→ **WORK TO BE COMPLETED**: At the line that contains "में all India", begin setting down every line word for word, and stop after the last line of the listing.

→ **MATERIAL FOR THE TASK**:
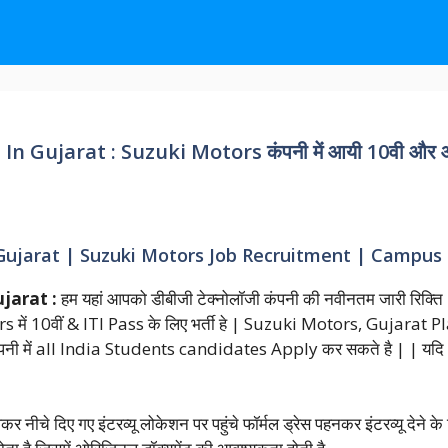
jarat : Suzuki Motors कंपनी में आयी 10वी और आईटीआ
ujarat | Suzuki Motors Job Recruitment | Campus
jarat :
हम यहां आपको डीबीजी टेक्नोलॉजी कंपनी की नवीनतम जारी रिक्ति 2
में 10वीं & ITI Pass के लिए भर्ती हे | Suzuki Motors, Gujarat Pla
 में all India Students candidates Apply कर सकते है | | यदि आ
 लेकर नीचे दिए गए इंटरव्यू लोकेशन पर पहुंचे फॉर्मल ड्रेस पहनकर इंटरव्यू द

→ **ANSWER SPACE**:
 में all India Students candidates Apply कर सकते है | | यदि आ
 लेकर नीचे दिए गए इंटरव्यू लोकेशन पर पहुंचे फॉर्मल ड्रेस पहनकर इंटरव्यू द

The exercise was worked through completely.